Roman Margulis; Jacquelyn Francis; Bryan Tischenkel; Adam Bromberg; Domenic Pedulla; Karina Grtisenko; Elyse M Cornett; Alan D Kaye; Farnad Imani; Farsad Imani; Naum Shaparin; Amaresh Vydyanathan

doi:10.5812/aapm.117020

Comparison of Dexmedetomidine and Dexamethasone as Adjuvants to Ultra-Sound Guided Interscalene Block in Arthroscopic Shoulder Surgery: A Double-Blinded Randomized Placebo-Controlled Study

Anesth Pain Med. 2021 Jul 4;11(3):e117020. doi: 10.5812/aapm.117020. eCollection 2021 Jun.

Affiliations

¹ Department of Anesthesiology, Montefiore Medical Center, Bronx, NY, USA.
² Albert Einstein College of Medicine, Bronx, NY, USA.
³ Louisiana State University Health Shreveport, Department of Anesthesiology, Shreveport, LA, USA.
⁴ Pain Research Center, Department of Anesthesiology and Pain Medicine, Iran University of Medical Sciences, Tehran, Iran.
⁵ Department of Anesthesiology, Tehran University of Medical Sciences, Tehran, Iran.

Abstract

Background: Interscalene block is one of the popular methods for decreasing pain and analgesic consumption after shoulder arthroscopic surgeries.

Objectives: The objective is to compare the analgesic duration of effects of dexmedetomidine and dexamethasone as adjuvants to 0.5% ropivacaine in ultrasound-guided interscalene blocks for arthroscopic shoulder surgery in an ambulatory setting.

Methods: In this randomized controlled trial, 117 adult patients candidate for ambulatory arthroscopic shoulder surgery under general anesthesia were divided into three groups to perform an ultra-sound guided interscalene block before the surgery. The ropivacaine (control) group received ropivacaine 0.5% 20 mL, group Dexamethasone received ropivacaine 0.5% 20 mL plus 4mg dexamethasone, and group dexmedetomidine received ropivacaine 0.5% 20 mL plus 75 mcg of dexmedetomidine.
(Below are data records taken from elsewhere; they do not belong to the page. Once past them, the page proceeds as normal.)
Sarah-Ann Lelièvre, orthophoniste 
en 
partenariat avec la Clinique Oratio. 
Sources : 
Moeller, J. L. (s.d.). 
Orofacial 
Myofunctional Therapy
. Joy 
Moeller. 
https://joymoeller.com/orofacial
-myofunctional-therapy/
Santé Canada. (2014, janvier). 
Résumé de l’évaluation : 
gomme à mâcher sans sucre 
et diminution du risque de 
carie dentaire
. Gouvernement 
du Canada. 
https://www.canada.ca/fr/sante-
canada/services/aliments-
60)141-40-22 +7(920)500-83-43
Time to return of sensory function, of motor function, of first pain sensation, amount of opioid medication consumed at 24 hours and 48 hours post-operatively were measured.
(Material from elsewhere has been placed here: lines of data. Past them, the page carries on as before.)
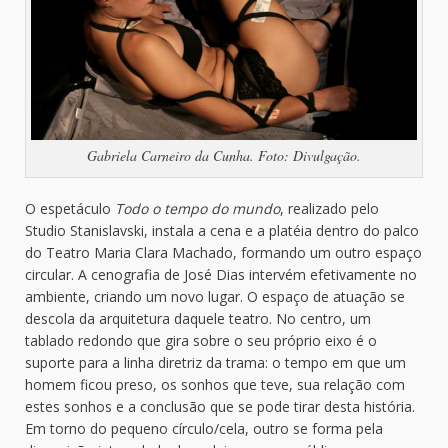
Gabriela Carneiro da Cunha. Foto: Divulgação.
O espetáculo
Todo o tempo do mundo
, realizado pelo
Studio Stanislavski, instala a cena e a platéia dentro do palco
do Teatro Maria Clara Machado, formando um outro espaço
circular. A cenografia de José Dias intervém efetivamente no
ambiente, criando um novo lugar. O espaço de atuação se
descola da arquitetura daquele teatro. No centro, um
tablado redondo que gira sobre o seu próprio eixo é o
suporte para a linha diretriz da trama: o tempo em que um
homem ficou preso, os sonhos que teve, sua relação com
estes sonhos e a conclusão que se pode tirar desta história.
Em torno do pequeno círculo/cela, outro se forma pela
Results: The 24-hour median (25th- 75th percentile) opioid consumption in morphine equivalents was similar between groups 22.5 mg (10 - 30), 15 mg (0 - 30), and 15 mg (0 - 20.6) in the ropivacaine, dexmedetomidine, and dexamethasone groups, respectively (P = 0.130). The median (25th- 75th percentile) 48 hours post-operatively, the median opioid consumption in morphine equivalents was 40 mg (25 - 67.5) in the ropivacaine group, 30 mg (22 - 50.6) in the dexamethasone group, and 52.5 mg (30 - 75) in the dexmedetomidine group (P = 0.278). The median 24-hour pain scores were 6 (5 - 8) in the ropivacaine control group, 7 (5.5 - 8) in the dexamethasone group, and 7 (4 - 9) in the dexmedetomidine group (P = 0.573).
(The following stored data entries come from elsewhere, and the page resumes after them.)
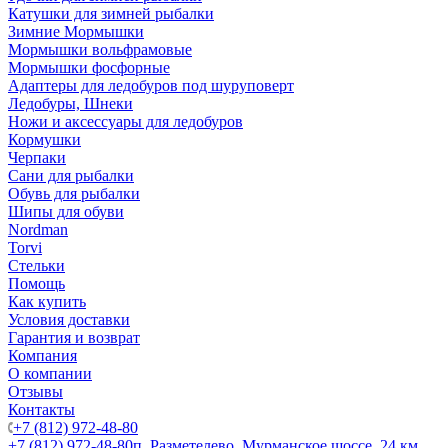
Катушки для зимней рыбалки
Зимние Мормышки
Мормышки вольфрамовые
Мормышки фосфорные
Адаптеры для ледобуров под шуруповерт
Ледобуры, Шнеки
Ножи и аксессуары для ледобуров
Кормушки
Черпаки
Сани для рыбалки
Обувь для рыбалки
Шипы для обуви
Nordman
Torvi
Стельки
Помощь
Как купить
Условия доставки
Гарантия и возврат
Компания
О компании
Отзывы
Контакты
+7 (812) 972-48-80
+7 (812) 972-48-80
п. Разметелево, Мурманское шоссе, 24 км.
Conclusions: There was no statistical difference in opioid consumption at 24 and 48 hours post-operatively when comparing dexmedetomidine, dexamethasone, and no adjuvant. However, intraoperative opioid use was significantly lower with dexmedetomidine compared to dexamethasone and plain 0.5% ropivacaine. The safe side effect profile of dexmedetomidine makes it a reasonable alternative as an adjuvant for peripheral nerve blockade when dexamethasone use may be contraindicated.

Keywords: Ambulatory Shoulder Surgeries; Arthroscopic Orthopedic Procedures; Dexamethasone; Dexmedetomidine; Interscalene Brachial Plexus Block; Pain Management.